Input data START

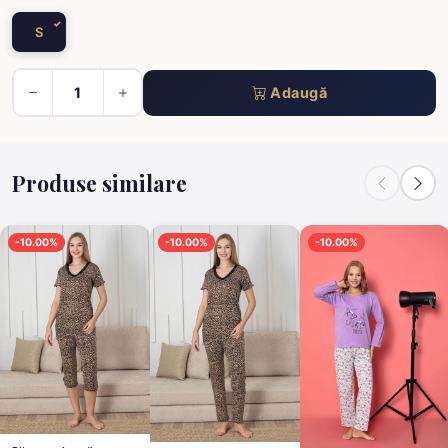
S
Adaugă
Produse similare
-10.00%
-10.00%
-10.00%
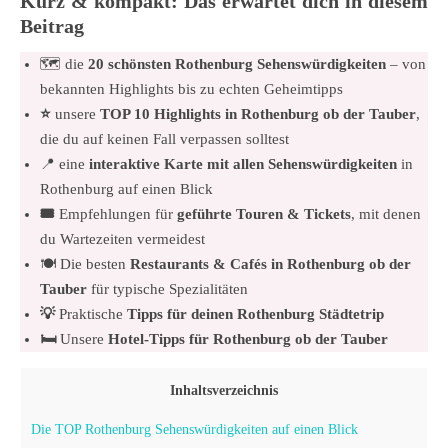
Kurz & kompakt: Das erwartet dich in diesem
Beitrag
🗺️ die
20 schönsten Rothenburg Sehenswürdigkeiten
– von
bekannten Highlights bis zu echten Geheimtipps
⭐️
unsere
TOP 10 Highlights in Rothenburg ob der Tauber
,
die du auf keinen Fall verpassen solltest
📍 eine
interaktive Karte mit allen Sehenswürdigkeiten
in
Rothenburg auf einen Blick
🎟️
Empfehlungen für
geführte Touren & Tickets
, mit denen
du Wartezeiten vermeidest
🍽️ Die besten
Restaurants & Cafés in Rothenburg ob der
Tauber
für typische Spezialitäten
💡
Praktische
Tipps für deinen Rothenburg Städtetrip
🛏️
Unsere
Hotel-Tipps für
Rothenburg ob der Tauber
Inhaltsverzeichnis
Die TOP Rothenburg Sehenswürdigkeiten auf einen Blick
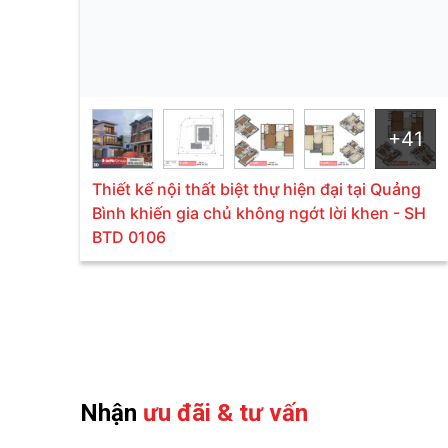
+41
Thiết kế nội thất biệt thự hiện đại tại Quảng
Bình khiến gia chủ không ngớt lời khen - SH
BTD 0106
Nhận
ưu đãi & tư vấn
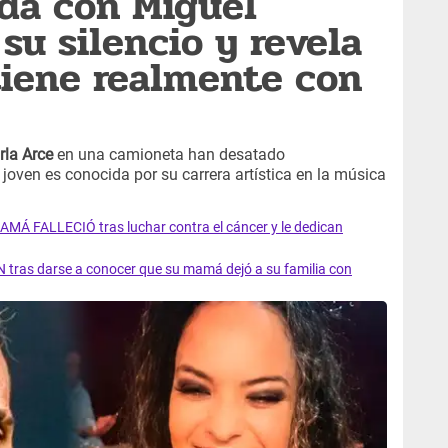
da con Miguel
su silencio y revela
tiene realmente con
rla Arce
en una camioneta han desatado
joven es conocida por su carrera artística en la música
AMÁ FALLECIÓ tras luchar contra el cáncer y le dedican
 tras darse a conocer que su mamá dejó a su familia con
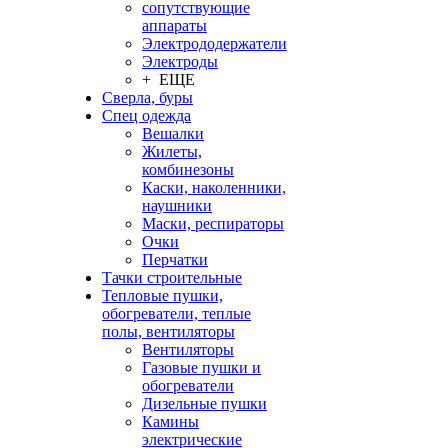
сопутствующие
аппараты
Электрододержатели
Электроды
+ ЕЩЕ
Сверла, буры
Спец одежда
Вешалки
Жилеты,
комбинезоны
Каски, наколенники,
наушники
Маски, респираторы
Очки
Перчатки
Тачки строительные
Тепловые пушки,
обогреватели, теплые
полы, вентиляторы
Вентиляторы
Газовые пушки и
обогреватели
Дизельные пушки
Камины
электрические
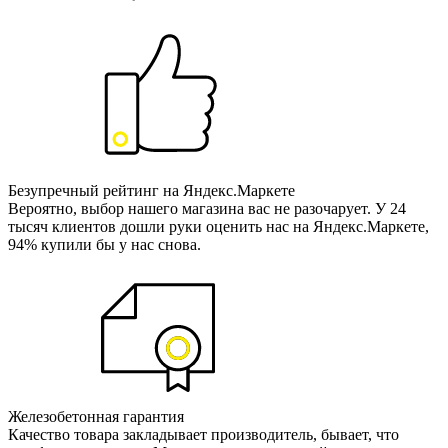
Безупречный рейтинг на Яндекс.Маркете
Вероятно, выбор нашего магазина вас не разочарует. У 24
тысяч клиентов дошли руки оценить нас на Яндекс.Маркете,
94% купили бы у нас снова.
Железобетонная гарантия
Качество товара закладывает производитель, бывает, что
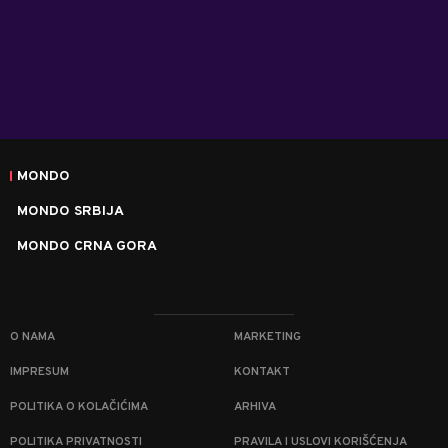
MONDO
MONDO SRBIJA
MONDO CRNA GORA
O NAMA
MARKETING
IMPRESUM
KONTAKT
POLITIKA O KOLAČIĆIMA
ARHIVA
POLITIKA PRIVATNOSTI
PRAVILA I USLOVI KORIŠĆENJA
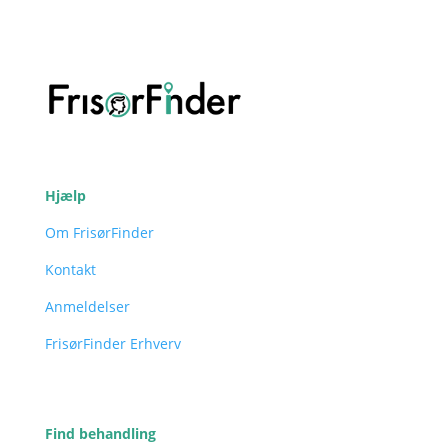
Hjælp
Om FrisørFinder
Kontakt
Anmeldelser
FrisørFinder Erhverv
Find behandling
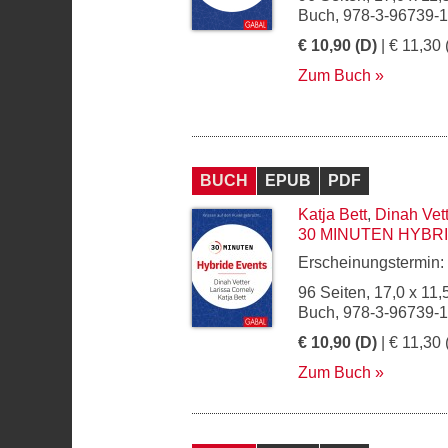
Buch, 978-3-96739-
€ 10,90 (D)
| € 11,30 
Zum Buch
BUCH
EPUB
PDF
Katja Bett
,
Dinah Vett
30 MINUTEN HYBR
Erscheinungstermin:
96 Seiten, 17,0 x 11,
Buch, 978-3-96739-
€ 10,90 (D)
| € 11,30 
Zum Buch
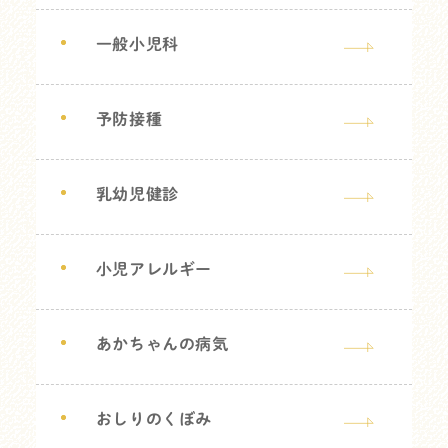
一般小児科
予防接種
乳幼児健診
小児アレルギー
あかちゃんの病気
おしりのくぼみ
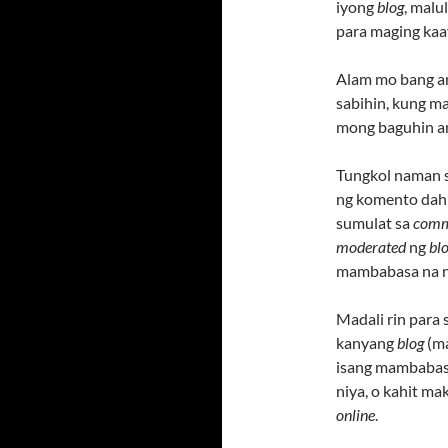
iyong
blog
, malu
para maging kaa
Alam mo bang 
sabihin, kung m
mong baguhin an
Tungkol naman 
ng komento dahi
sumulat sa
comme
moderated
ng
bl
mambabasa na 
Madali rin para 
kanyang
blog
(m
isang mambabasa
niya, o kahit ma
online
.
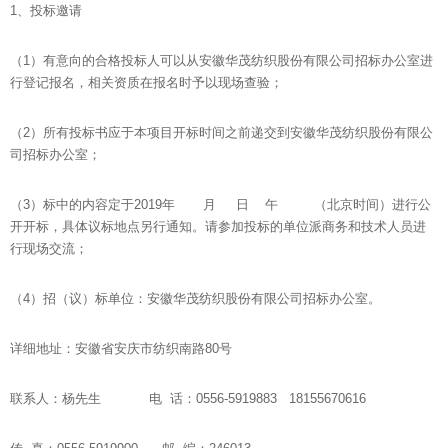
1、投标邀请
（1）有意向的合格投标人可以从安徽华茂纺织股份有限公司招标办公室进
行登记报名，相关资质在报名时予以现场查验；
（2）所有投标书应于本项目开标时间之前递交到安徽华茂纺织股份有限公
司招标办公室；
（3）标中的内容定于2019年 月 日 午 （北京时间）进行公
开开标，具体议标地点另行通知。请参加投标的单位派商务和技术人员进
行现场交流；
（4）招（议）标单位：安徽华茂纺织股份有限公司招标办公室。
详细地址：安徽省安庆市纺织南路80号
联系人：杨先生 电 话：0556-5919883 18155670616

Input data END

● Problem
Across the records above, how many lines contain the word "Sehenswürdigkeiten"? Please give that number alone.

● Solution to the problem
3